A Chart Your Councilman Doesn’t Want You to See
THE FOUNDATION asked John Kessler, who teaches economics at Indiana University-Purdue University Fort Wayne, to design a chart that would help the membership determine whether a public expenditure before their city council was economically sound.
No, that’s not exactly true. Our impetus came from a couple of decades of frustration listening to self-proclaimed fiscal conservatives slipping and sliding on this vote or that, telling us it all was too complicated to explain, that we didn’t understand how modern government worked.
Well, the chart below, which functions as a decision tree, dispenses with such folderol. That is true even though it concedes for our Democrat friends that some things give social benefits to everyone when people consume more of them and therefore could be subsidized.
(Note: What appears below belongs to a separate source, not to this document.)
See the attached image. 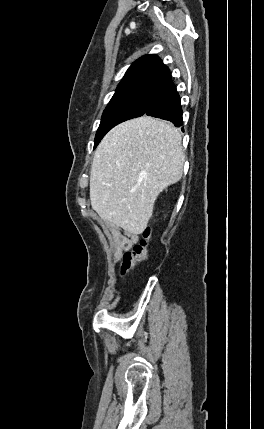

This, of course, is what politicians claim for every proposal they raise. But economists make distinctions, dividing those proposals into at least four groups of less or more economic justification.
Education will serve as an example: the more educated people are, the better off we all are. If we apply it to the chart, though, we can see that this in itself does not make education a “public good” in the eyes of an economist. That is because it is “excludable” and because it is possibly “rival” in consumption (see definitions in the chart).
“The rule of thumb is that if the government is going to subsidize something, it should always subsidize the consumer and never the producer,” Kessler advises.
None of this means that there are not reasons to vote for measures outside our chart’s parameters. It just means that those reasons may be uneconomical and involve personal ambition, cronyism and crass expediency — not the motivations we like to see in our public policy.